"""
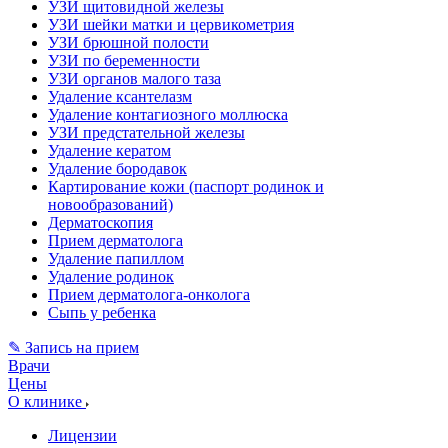
УЗИ щитовидной железы
УЗИ шейки матки и цервикометрия
УЗИ брюшной полости
УЗИ по беременности
УЗИ органов малого таза
Удаление ксантелазм
Удаление контагиозного моллюска
УЗИ предстательной железы
Удаление кератом
Удаление бородавок
Картирование кожи (паспорт родинок и
новообразований)
Дерматоскопия
Прием дерматолога
Удаление папиллом
Удаление родинок
Прием дерматолога-онколога
Сыпь у ребенка
✎ Запись на прием
Врачи
Цены
О клинике
Лицензии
"""
The answer must consist of each line in the entries above that includes "родинок".

### WRITTEN SOLUTION
Картирование кожи (паспорт родинок и
Удаление родинок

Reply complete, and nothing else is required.